The Treasury Department auctioned $21 billion in three-month bills in denominations of ten thousand dollars at a discount rate of 4.965%. what would be the effective rate in interest?
To calculate the effective rate of interest for Treasury bills, you need to consider the discount rate and the time period of the investment. Here's how you can calculate the effective rate in this scenario:
Step 1: Determine the discount amount
The discount amount is the difference between the face value of the bill and the price paid at the auction. In this case, the face value is $10,000, and the price paid at the auction can be calculated by multiplying the face value by the discount rate (4.965% = 0.04965). So, the discount amount would be:
Discount amount = Face value x Discount rate
Discount amount = $10,000 x 0.04965
Discount amount = $496.50
Step 2: Calculate the net investment
The net investment is the amount the investor pays after subtracting the discount amount from the face value.
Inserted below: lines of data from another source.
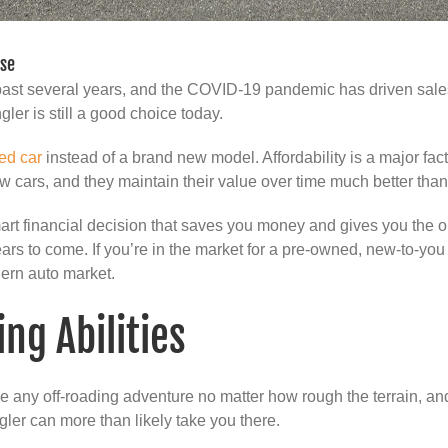
ase
ast several years, and the COVID-19 pandemic has driven sales 
ler is still a good choice today.
ed car
instead of a brand new model. Affordability is a major fact
w cars, and they maintain their value over time much better tha
art financial decision that saves you money and gives you the o
ears to come. If you’re in the market for a pre-owned, new-to-y
dern auto market.
ng Abilities
le any off-roading adventure no matter how rough the terrain, an
ler can more than likely take you there.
So, the net investment would be:
Net investment = Face value - Discount amount
Net investment = $10,000 - $496.50
Net investment = $9,503.50
Step 3: Determine the time period
In this case, the time period is three months, which is equivalent to one quarter of a year.
Step 4: Calculate the effective interest rate
To calculate the effective interest rate, you need to use the formula:
Effective rate = (Discount amount / Net investment) x (360 / Time period)
In this case:
Effective rate = ($496.50 / $9,503.50) x (360 / 3)
Effective rate ≈ 0.0522 x 120
Effective rate ≈ 6.25%
Therefore, the effective rate of interest for the $10,000 three-month Treasury bill would be approximately 6.25%.